The AI-Ready Non-Profit Back Office · Part 01
TERN: Building the Non-Profit Back-Office Infrastructure the Sector Never Had
Twenty years of working inside non-profits left me watching extraordinarily capable organisations spend their best operational energy fighting infrastructure that was never designed for them. TERN is our answer to that — a non-profit back-office integration framework built from lived experience. Here's what we're building, why it doesn't exist yet, and how you can help shape it.

I've spent twenty years watching extraordinarily capable organisations — mission-driven, well-led, deeply committed to their work — spend their best operational energy wrestling with infrastructure that was never designed for them. Donation data that reconciles differently on every side of the ledger. Restricted funds governed by spreadsheets and good intentions. Grant reports rebuilt from scratch each cycle because the data lives in five different places. Budgets that exist as email attachments until the annual process starts, at which point they become email attachments again.
The sector has been excluded from purpose-built infrastructure for so long that the absence has been normalised as the default. TERN is our direct answer to that.
What TERN Is — and What It Isn't
Define the thing before you build it.
Chapter 01 of 04
Skip chapter introTERN is PF TECH's non-profit back-office integration framework. It is being built as an intelligent, agent-based system — domain-specific capabilities surfaced through a chat interface, with embedded components and popouts where the workflow requires them. The architecture will follow wherever the technology lands. What will not change is the goal: a coherent, sovereign back-office ecosystem built specifically for the charitable sector.
I want to be direct about something: TERN is in active development. We do not have a finished product. We do not have a public user base. We have twenty years of operational knowledge, a clear engineering direction, a growing portfolio of Strategic Partner organisations co-creating the roadmap with us, and a conviction that the sector deserves purpose-built infrastructure that no general-purpose platform will ever prioritise building.
What we have is the proof of concept — and the proof is in the numbers.
The 83% reduction shown above is not a TERN result. It is what happened when I built an interim low-code automation for gift processing at one of our partner organisations — moving from a fully manual process to a Power Automate workflow. Eighty-three percent reduction in monthly processing time, from roughly 24 hours to under 4 hours, for 50 to 75 donations per month. The workflow was brittle. It required manual maintenance. It was not scalable. But the reduction in processing time was real and immediate, and it told us something important: the problem is simple. It has just gone unsolved.
The problem is simple. It has just gone unsolved.
— From the 83% field result, 2025
TERN's gift processing and reconciliation capability will take that interim result toward near-zero.
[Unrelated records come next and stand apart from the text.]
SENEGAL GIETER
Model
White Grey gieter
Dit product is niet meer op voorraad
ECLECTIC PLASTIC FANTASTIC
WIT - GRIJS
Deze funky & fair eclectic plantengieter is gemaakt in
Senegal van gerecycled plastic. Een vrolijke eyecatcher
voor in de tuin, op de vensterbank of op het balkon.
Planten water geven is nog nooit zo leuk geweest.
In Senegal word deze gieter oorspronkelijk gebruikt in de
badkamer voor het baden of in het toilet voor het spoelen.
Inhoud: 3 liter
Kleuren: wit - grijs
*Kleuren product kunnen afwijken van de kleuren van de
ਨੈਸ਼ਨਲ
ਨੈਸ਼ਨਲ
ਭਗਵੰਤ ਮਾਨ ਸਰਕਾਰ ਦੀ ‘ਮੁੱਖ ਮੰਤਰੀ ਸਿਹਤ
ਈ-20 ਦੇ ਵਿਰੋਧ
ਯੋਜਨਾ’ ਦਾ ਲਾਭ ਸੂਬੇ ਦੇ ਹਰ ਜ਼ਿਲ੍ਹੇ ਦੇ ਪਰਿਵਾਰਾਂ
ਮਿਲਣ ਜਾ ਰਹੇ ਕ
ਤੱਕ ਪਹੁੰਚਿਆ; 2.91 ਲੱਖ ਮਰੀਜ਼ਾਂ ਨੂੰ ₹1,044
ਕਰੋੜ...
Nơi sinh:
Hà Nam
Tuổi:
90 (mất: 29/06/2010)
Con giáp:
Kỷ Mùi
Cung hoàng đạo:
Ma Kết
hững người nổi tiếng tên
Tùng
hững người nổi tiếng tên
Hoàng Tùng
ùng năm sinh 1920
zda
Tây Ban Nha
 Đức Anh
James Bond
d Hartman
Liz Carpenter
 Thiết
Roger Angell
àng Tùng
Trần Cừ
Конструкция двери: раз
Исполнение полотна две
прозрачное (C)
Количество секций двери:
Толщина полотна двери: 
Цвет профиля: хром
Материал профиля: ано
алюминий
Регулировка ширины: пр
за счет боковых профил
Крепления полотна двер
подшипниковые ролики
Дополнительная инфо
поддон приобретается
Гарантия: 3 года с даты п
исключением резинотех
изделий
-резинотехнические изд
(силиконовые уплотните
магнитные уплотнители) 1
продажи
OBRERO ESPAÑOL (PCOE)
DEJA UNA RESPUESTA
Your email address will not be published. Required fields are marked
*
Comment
Automated sync from payment processor to CRM to QuickBooks Online, coded as fund-restricted receipts with internal controls baked in at the architecture level.
The sector-specific domain knowledge layered into every TERN workflow — two decades of audits, grant reconciliations, fund management, and governance practice.
The Three Capabilities We're Building
Direct translations of problems already solved inside real organisations.
Chapter 02 of 04
Skip chapter introTERN is being developed around three core capabilities that address the most persistent operational failures I have seen repeat themselves across every non-profit I've worked with. Each capability is a direct translation of something I have already built manually or with low-code tools inside real organisations.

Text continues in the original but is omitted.